Kierkegaard

Kierkegaard è un filosofo, teologo e scrittore danese; il suo pensiero è considerato l'inizio dell'esistenzialismo.






Nasce il 5 maggio 1813 a Copenhagen, dove rimarrà quasi per tutta la vita e dove morirà.
La sua situazione familiare e la sua educazione fanno di lui un uomo malinconico e molto riflessivo, sempre immerso in un'atmosfera di severa religiosità.
La maggior parte del suo tempo era speso studiando e meditando.


Fuori dalla Danimarca compie solo alcuni viaggi a Berlino, dove segue le lezioni di Schelling: dopo un primo momento di forte entusiasmo, interrompe la frequenza a lezione perché considera quella filosofia fine a sè stessa.

Fondamentali per la sua filosofia saranno:

  • il rifiuto della filosofia hegeliana 
  • l'allontanamento dalla Chiesa danese (la accusa di essersi allontanata dai veri insegnamenti di Gesù)
Kierkegaard è riconosciuto infatti come uno dei più grandi contestatori di Hegel: Kierkegaard afferma la soggettività della verità mentre Hegel, con la sua riflessione oggettiva, rende il soggetto "accidentale", favorendo il pensiero astratto.
Kierkegaard afferma quindi che non esiste la verità oggettiva, ma solo la verità del singolo individuo (verità soggettiva).

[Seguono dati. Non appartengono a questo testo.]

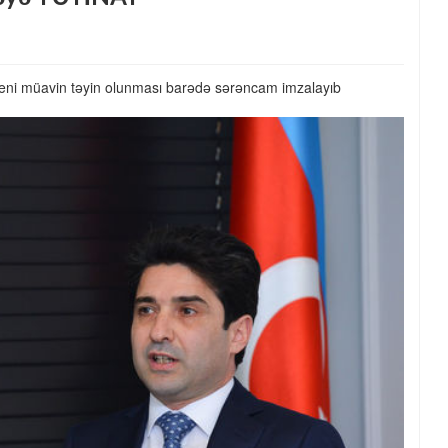
ə yeni müavin təyin olunması barədə sərəncam imzalayıb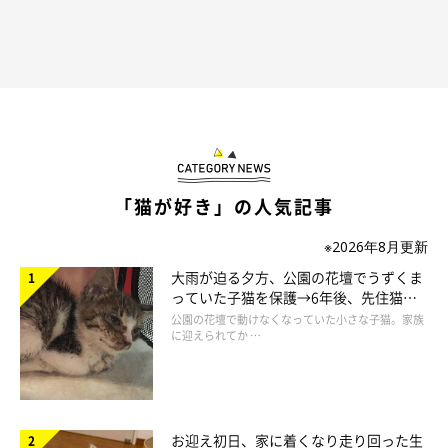
雑誌、書籍、雑貨等幅広いジャンルで活動中。
Chromaket（くろまけっと）｜イラストレーター
仁子
「猫が好き」の人気記事
※2026年8月更新
大雨が迫る夕方、公園の花壇でうずくま
っていた子猫を保護→6年後、先住猫
と“姉妹”のような関係に
公園の花壇で動けなくなっていた小さな子猫。家族
に迎えられてか …
お迎え初日、家に着くなり走り回った生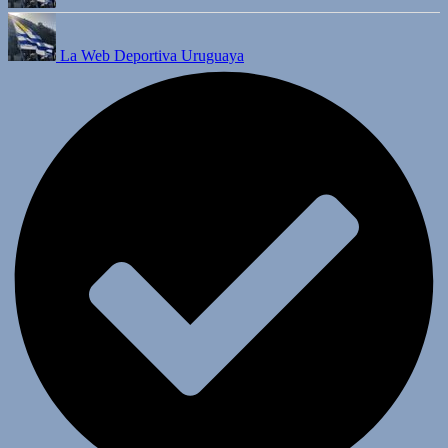
La Web Deportiva Uruguaya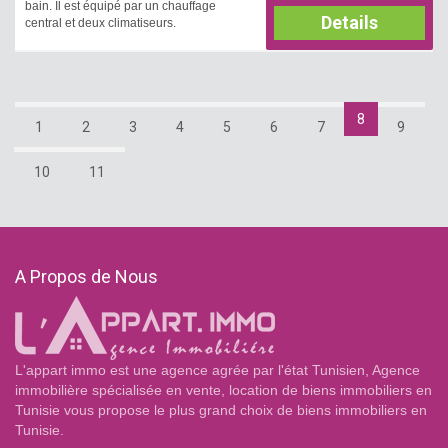
bain. Il est équipé par un chauffage
Details
central et deux climatiseurs.
8
1
2
3
4
5
6
7
9
10
11
A Propos de Nous
L'appart immo est une agence agrée par l'état Tunisien, Agence
immobilière spécialisée en vente, location de biens immobiliers en
Tunisie vous propose le plus grand choix de biens immobiliers en
Tunisie.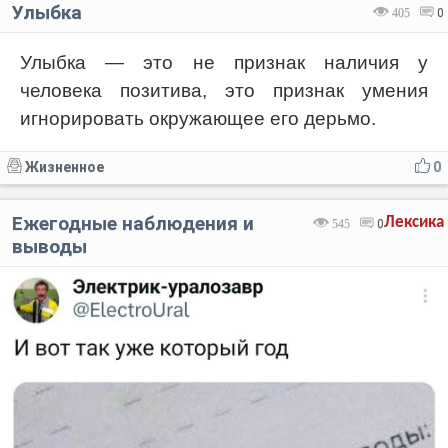
Улыбка
405
0
Улыбка — это не признак наличия у
человека позитива, это признак умения
игнорировать окружающее его дерьмо.
Жизненное
0
Ежегодные наблюдения и
Лексика
545
0
выводы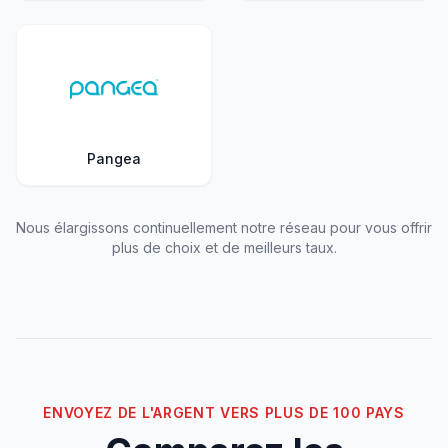
Pangea
Nous élargissons continuellement notre réseau pour vous offrir
plus de choix et de meilleurs taux.
ENVOYEZ DE L'ARGENT VERS PLUS DE 100 PAYS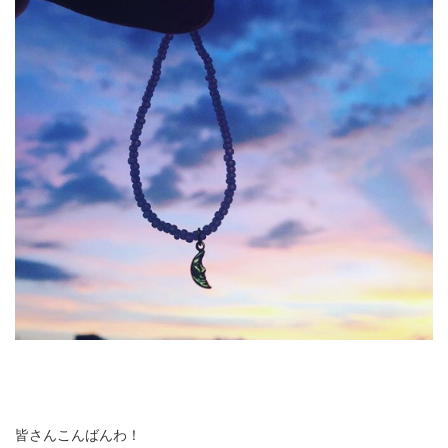
皆さんこんばんわ！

Per il filosofo la verità dona all'uomo la consapevolezza della propria condizione esistenziale.

Il pensiero soggettivo di K. è quello del concreto esistente (che non ha nulla a che vedere con la ragione trascendentale di Kant o la ragione astratta di Hegel); è un pensiero che si interessa in assoluto all'esistenza stessa, con la sua realtà e concretezza.






La filosofia di K. afferma in modo assoluto la validità e l'importanza della religione nella vita degli uomini: la religione sarebbe l'unica vera via di salvezza e l'unico modo per sottrarsi ad una condizione esistenziale misera, angosciosa e disperata...

Scegliere significa esistere.
L'individuo non è ciò che è, ma è ciò che sceglie di essere.
Se l'uomo non sceglie, rinuncia alla sua personalità perché non le permette di mostrarsi.
Affidarsi alla religione e alla fede è l'unico modo per superare i pensieri negativi.












"AUT AUT" E GLI STADI DELL'ESISTENZA SECONDO KIERKEGAARD


L'esistenza è, secondo il filosofo, una dimensione molto problematica, priva di certezze e piena di dubbi.
Ogni individuo deve continuamente effettuare la scelta che, seppur drammatica, deve essere affrontata e mai delegata ad altri.
Affrontare questa scelta esistenziale è necessario per affrontare i TRE STADI DELL'ESISTENZA uno dopo l'altro. Essi sono fondamentali per vivere e concepire l'esistenza:


1. STADIO ESTETICO:
l'uomo vive nel momento e nella ricerca continua del piacere; vive godendosi appieno le bellezze dell'esistenza e rifiuta tutto ciò che è impegnativo, serio, ripetitivo.

Questa esistenza sola è insufficiente perché chi si dedica esclusivamente al piacere perde lentamente la propria personalità, perde il proprio essere, cade nella noia e nella tristezza.


2. STADIO ETICO:
questo stadio è dominato dalla scelta e dalla responsabilità. E' rappresentato dalla figura del marito perché la famiglia esprime l'ideale del dovere morale e perché l'amore assume spessore e profondità.

In questo caso la donna è emblema di concretezza, felicità stabile e amabilità.
Il lavoro invece rappresenta il dovere, uguale per tutti i membri della società.

In questo stadio quindi l'individuo sottomette la propria individualità alle regole familiari e sociali: non svilupperà nessun tipo di personalità propria perché si conformerà alla massa. Anche in questo caso è portato all'insoddisfazione e alla noia.


3. STADIO RELIGIOSO:
stadio in cui l'uomo affronta il proprio io e tutti gli aspetti di esso che fino a quel momento non era in grado di capire (angoscia, paura e disperazione).

La vita religiosa implica il salto dall'etica alla fede. L'uomo è posto davanti al bivio "credere o non credere?". L'uomo in realtà non può scegliere perché Dio è tutto.

Anche la vita religiosa è profondamente contraddittoria e porta all'angoscia, alla sfiducia.









L'uomo, posto di fronte alla scelta, prova inevitabilmente un senso di angoscia, paura e timore di sbagliare. Sa che può scegliere il male invece del bene e che questa scelta influenzerà la sua vita in prima persona.
In "Aut Aut" il filosofo considera l'angoscia come sentimento strutturale umano dal momento che ogni sua conoscenza e ogni sua certezza è sospesa nel limbo del fututo.